[Items from a data source]
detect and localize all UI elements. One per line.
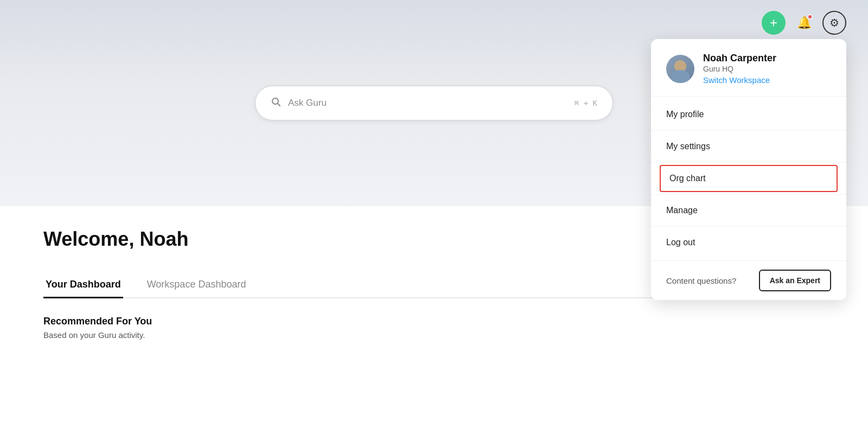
toolbar: + 🔔 ⚙ bbox=[762, 11, 846, 35]
recommended-section: Recommended For You Based on your Guru a… bbox=[43, 316, 825, 340]
avatar bbox=[666, 55, 694, 83]
workspace-name: Guru HQ bbox=[703, 65, 831, 73]
user-name: Noah Carpenter bbox=[703, 52, 831, 65]
search-shortcut: ⌘ + K bbox=[575, 99, 597, 107]
gear-icon: ⚙ bbox=[829, 16, 839, 29]
svg-line-1 bbox=[278, 103, 280, 106]
menu-item-org-chart[interactable]: Org chart bbox=[660, 165, 838, 192]
menu-divider-1 bbox=[651, 130, 846, 131]
user-info: Noah Carpenter Guru HQ Switch Workspace bbox=[703, 52, 831, 85]
menu-item-log-out[interactable]: Log out bbox=[651, 229, 846, 256]
recommended-title: Recommended For You bbox=[43, 316, 825, 327]
content-questions-text: Content questions? bbox=[666, 276, 736, 285]
user-dropdown-menu: Noah Carpenter Guru HQ Switch Workspace … bbox=[651, 39, 846, 300]
menu-item-my-profile[interactable]: My profile bbox=[651, 101, 846, 128]
dropdown-header: Noah Carpenter Guru HQ Switch Workspace bbox=[651, 39, 846, 97]
menu-divider-2 bbox=[651, 162, 846, 163]
dropdown-footer: Content questions? Ask an Expert bbox=[651, 260, 846, 300]
notifications-button[interactable]: 🔔 bbox=[792, 11, 816, 35]
recommended-subtitle: Based on your Guru activity. bbox=[43, 330, 825, 340]
tab-workspace-dashboard[interactable]: Workspace Dashboard bbox=[145, 272, 248, 298]
menu-divider-3 bbox=[651, 194, 846, 195]
menu-items-list: My profile My settings Org chart Manage … bbox=[651, 97, 846, 260]
search-icon bbox=[271, 97, 282, 110]
search-placeholder-text: Ask Guru bbox=[288, 98, 568, 108]
settings-button[interactable]: ⚙ bbox=[822, 11, 846, 35]
menu-divider-4 bbox=[651, 226, 846, 227]
ask-expert-button[interactable]: Ask an Expert bbox=[759, 270, 831, 291]
tab-your-dashboard[interactable]: Your Dashboard bbox=[43, 272, 123, 298]
menu-item-manage[interactable]: Manage bbox=[651, 197, 846, 224]
menu-item-my-settings[interactable]: My settings bbox=[651, 133, 846, 160]
add-button[interactable]: + bbox=[762, 11, 786, 35]
notification-badge bbox=[807, 14, 813, 20]
switch-workspace-link[interactable]: Switch Workspace bbox=[703, 75, 770, 85]
search-bar[interactable]: Ask Guru ⌘ + K bbox=[255, 86, 613, 120]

TASK DESCRIPTION -
Copy every line from the records that holds the string "user".

REPLY TO THE EXERCISE -
user-name: Noah Carpenter bbox=[703, 52, 831, 65]
user-info: Noah Carpenter Guru HQ Switch Workspace bbox=[703, 52, 831, 85]
user-dropdown-menu: Noah Carpenter Guru HQ Switch Workspace … bbox=[651, 39, 846, 300]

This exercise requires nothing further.